The exposed method in the same class which invokes the create_engine method, is called create_my_db, which we saw in the URL above (I will address the CherryPy URL functionality after this point):

    @cherrypy.expose
    def create_my_db(self,db_type):

        '''
        Creating a db is a super user act.
        '''
        cherrypy.session['db_type'] = 'super_' + db_type
        cherrypy.session['my_dbname'] = "cwcuser_%s" % (cherrypy.request.config['server.socket_port'])

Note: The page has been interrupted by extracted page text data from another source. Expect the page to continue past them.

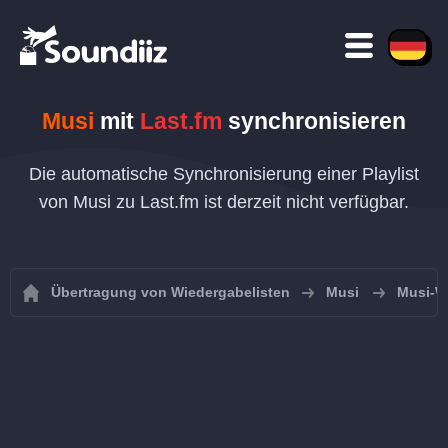
Musi
mit
Last.fm
synchronisieren
Die automatische Synchronisierung einer Playlist
von Musi zu Last.fm ist derzeit nicht verfügbar.
Übertragung von Wiedergabelisten
Musi
Musi-W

        db = self.create_engine(cherrypy.session['db_type'])
        db.execute("create database %s ;" % cherrypy.session['my_dbname'])
        databases = db.execute(cherrypy.session['show_databases'])

        dblist = []
        for d in databases:
             dblist.append(d[0])

        print ', '.join(dblist)
        self.dbclose(cherrypy.session['db_type'],databases)
        return ', '.join(dblist)

Because I clump together super user and non-super user database engine connection functionality, I distinguish the difference by modifying the users db type to a “super_” setting in a CherryPy session variable. This way, only one method is called in various internal modes of operation. When in non-super user mode, the SqlAlchemy connect string is the same for both Postgresql and MySql.

No more db quirks in this app: The rest is clean SqlAlchemy

All db operations after this point use the exact same SqlAlchemy code for both MySql and Postgresql. That is a profoundly beautiful thing.

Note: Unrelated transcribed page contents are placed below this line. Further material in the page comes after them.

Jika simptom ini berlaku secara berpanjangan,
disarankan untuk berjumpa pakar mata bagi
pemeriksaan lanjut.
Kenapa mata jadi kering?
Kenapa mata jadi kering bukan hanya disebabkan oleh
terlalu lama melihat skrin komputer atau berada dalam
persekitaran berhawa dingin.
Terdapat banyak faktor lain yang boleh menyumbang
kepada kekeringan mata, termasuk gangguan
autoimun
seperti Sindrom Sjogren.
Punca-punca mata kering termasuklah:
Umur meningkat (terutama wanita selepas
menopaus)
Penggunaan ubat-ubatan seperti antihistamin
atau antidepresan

The destroy_my_db method is generic:

    @cherrypy.expose
    def destroy_my_db(self,db_type):

        '''
        Destroying a db is a super user act.
        '''
        cherrypy.session['db_type'] = 'super_' + db_type

        if not cherrypy.session.has_key('my_dbname'):
            cherrypy.session['my_dbname'] = "cwcuser_%s" % (cherrypy.request.config['server.socket_port'])

        db = self.create_engine(cherrypy.session['db_type'])
        db.execute("drop database %s ;" % cherrypy.session['my_dbname'])
        databases = db.execute(cherrypy.session['show_databases'])

        dblist = []
        for d in databases:
             dblist.append(d[0])

        print ', '.join(dblist)
        self.dbclose(cherrypy.session['db_type'],databases)
        return ', '.join(dblist)

As above, all other database operations from this point forward are generic SqlAlchemy code. Yaaay!

The CherryPy layer

My CherryPy main module, which sets up the needed objects and assoiated URLs, looks like this:

import cherrypy
import pdb
import sys,os,re,traceback
import user_data
sys.path.append('../')

#hostname = os.environ.get('HOSTNAME')
#hostname = re.sub('\..*$','',hostname)

# Add your app here.
import db_wrapper

# Only generic headers and footers go here.
# To use generic templates in your app, you may need to symbolicly link
# them into your Templates dir, or references them by absolute path.
TemplatePath = os.path.join(os.path.dirname(__file__), '/cherrypy/dev/templates')

# Add your class here. Note that the 'root' should be the authentication module.

# To test, go to http://grrlcamp.org:1112/run_test
root = db_wrapper.WrapperTest()

# http://grrlcamp.org:port/dbi/create_my_db, destroy_my_db, etc.
root.dbi = db_wrapper.DBInterface()

# http://grrlcamp.org:port/user/get_user_data
root.user = user_data.UserData()

try:
        cherrypy.tree.mount(root)
        cherrypy.config.update(os.path.join(os.path.dirname(__file__),'cp.conf'))
        cherrypy.server.quickstart()
        cherrypy.engine.start()

except SystemExit:
        #smtpInterface.sendSysAdminEmail('cherrypy@xyz.com','sysadmin@xyz.com',"From %s: CherryPy is going down due to shutdown." % hostname,"")
        sys.exit()

except:
        print "ERROR: CherryPy crashed, error:"
        raise

finally:
        #smtpInterface.sendSysAdminEmail('cherrypy@xyz.com','sysadmin@xyz.com',"From %s: CherryPy is going down (from finally clause, check for another error message after this one)." % hostname,"")
        pass

The CherryPy “root” determines what objects are accessible via URL. I mounted a simple test under the root, and nested the above database code under root.dbi, hence the /dbi/ reference in the URL.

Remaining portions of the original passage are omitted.